**WHAT YOU NEED TO DO:**
Find "The height and width of the screenshot is (2130, 1436)." and "Task: Click on the HOME" in the records below. Copy the lines holding them and every line between, exactly, and no others.

**RECORDS FOR THE TASK:**

>>>>

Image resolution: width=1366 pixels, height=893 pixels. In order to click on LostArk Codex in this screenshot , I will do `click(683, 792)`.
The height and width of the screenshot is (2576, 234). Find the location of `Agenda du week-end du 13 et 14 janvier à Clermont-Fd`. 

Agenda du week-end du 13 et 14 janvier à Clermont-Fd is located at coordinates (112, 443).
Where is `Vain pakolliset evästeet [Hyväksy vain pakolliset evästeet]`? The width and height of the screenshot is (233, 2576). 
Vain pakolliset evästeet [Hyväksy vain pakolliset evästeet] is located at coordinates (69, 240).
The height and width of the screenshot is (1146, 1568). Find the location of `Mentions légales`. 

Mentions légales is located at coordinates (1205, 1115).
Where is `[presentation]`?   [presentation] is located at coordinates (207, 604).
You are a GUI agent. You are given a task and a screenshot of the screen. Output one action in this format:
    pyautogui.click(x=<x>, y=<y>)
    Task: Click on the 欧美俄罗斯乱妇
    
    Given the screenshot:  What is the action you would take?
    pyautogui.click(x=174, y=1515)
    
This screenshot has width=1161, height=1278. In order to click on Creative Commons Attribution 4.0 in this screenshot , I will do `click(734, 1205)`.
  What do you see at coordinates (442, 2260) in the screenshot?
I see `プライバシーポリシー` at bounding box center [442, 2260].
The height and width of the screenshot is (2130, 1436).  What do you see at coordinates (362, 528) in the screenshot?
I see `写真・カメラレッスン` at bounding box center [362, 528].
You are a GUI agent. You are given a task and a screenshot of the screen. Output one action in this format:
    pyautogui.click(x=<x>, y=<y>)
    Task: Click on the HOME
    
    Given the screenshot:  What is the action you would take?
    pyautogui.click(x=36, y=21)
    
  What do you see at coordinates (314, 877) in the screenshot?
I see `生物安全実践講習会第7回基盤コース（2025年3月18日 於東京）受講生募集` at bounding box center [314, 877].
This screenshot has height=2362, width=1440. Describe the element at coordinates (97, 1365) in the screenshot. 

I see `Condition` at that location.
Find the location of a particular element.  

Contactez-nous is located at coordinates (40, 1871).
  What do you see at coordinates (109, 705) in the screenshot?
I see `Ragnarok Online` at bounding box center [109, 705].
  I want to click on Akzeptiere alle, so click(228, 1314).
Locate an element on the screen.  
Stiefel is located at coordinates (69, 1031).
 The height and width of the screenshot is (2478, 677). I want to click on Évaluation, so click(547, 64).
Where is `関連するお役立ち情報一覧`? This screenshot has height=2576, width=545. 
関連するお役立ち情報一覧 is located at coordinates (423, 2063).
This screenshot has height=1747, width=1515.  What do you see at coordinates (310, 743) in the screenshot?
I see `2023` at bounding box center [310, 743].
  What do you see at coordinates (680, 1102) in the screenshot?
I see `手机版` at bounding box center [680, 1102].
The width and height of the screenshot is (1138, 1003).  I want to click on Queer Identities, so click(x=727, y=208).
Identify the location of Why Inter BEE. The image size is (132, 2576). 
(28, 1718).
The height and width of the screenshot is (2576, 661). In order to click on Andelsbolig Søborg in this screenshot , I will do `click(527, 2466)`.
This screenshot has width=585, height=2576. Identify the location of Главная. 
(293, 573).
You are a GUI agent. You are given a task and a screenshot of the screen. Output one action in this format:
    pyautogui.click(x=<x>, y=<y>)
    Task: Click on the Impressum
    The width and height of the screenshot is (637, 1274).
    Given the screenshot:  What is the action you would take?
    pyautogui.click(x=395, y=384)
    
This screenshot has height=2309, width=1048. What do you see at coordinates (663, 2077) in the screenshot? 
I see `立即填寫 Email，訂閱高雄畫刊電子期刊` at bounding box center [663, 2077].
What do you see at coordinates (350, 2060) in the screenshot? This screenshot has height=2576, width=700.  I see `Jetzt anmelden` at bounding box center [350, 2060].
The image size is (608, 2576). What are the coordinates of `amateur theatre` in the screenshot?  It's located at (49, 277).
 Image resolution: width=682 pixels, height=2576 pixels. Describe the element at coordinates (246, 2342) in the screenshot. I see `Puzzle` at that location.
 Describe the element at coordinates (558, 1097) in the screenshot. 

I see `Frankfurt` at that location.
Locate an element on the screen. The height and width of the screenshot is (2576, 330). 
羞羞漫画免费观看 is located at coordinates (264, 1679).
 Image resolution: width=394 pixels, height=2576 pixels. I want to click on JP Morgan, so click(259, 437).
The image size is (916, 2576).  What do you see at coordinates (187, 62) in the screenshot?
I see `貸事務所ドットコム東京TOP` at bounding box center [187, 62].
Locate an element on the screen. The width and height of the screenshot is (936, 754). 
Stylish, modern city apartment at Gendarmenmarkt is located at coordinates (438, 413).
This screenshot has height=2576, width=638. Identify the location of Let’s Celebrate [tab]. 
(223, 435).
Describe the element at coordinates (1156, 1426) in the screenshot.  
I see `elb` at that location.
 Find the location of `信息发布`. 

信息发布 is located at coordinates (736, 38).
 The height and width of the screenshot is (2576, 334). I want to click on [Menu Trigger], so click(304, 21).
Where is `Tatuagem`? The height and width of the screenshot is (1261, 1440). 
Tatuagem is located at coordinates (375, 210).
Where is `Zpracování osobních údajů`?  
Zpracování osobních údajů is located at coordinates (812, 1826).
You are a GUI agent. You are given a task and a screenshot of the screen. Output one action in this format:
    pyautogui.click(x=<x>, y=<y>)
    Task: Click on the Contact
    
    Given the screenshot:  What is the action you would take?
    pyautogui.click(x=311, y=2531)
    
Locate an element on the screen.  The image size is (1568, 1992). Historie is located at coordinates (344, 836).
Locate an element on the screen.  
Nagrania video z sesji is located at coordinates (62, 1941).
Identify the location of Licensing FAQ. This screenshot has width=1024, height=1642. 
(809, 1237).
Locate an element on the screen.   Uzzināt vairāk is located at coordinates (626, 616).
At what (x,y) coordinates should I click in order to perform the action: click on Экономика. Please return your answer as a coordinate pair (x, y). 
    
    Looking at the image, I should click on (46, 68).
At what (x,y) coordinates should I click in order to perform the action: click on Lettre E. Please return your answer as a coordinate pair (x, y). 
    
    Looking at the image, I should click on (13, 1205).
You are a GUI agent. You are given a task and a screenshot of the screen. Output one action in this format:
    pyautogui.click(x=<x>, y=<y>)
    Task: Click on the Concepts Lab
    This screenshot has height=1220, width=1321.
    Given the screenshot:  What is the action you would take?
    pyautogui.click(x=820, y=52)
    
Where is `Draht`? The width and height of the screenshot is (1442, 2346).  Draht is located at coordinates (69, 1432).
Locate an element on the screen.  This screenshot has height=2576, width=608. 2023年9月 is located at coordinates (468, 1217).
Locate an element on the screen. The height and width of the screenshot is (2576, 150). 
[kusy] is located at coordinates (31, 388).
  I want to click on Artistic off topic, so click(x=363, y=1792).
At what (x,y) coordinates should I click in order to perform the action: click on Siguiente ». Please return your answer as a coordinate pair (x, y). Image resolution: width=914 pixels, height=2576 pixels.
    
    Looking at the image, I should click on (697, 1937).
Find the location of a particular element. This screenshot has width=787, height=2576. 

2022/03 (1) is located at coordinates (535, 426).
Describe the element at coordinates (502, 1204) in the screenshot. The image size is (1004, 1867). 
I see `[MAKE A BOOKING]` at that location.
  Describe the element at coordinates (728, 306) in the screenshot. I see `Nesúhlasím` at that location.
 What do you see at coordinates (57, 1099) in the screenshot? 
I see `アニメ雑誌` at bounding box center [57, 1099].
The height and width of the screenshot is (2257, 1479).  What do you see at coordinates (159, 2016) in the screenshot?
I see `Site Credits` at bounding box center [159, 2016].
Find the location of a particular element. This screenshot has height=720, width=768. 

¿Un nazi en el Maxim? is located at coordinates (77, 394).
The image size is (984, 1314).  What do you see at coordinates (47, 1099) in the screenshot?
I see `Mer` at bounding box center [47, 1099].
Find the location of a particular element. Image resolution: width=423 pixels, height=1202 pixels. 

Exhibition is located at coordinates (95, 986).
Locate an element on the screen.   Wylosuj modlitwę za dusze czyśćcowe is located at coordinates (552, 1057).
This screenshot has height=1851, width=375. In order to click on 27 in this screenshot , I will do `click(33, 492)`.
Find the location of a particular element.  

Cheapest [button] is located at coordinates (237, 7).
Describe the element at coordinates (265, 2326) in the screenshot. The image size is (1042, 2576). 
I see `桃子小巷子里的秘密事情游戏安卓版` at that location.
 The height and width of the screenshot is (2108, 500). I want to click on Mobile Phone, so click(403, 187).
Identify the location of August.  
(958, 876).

<<<<

**FINAL ANSWER:**
The height and width of the screenshot is (2130, 1436).  What do you see at coordinates (362, 528) in the screenshot?
I see `写真・カメラレッスン` at bounding box center [362, 528].
You are a GUI agent. You are given a task and a screenshot of the screen. Output one action in this format:
    pyautogui.click(x=<x>, y=<y>)
    Task: Click on the HOME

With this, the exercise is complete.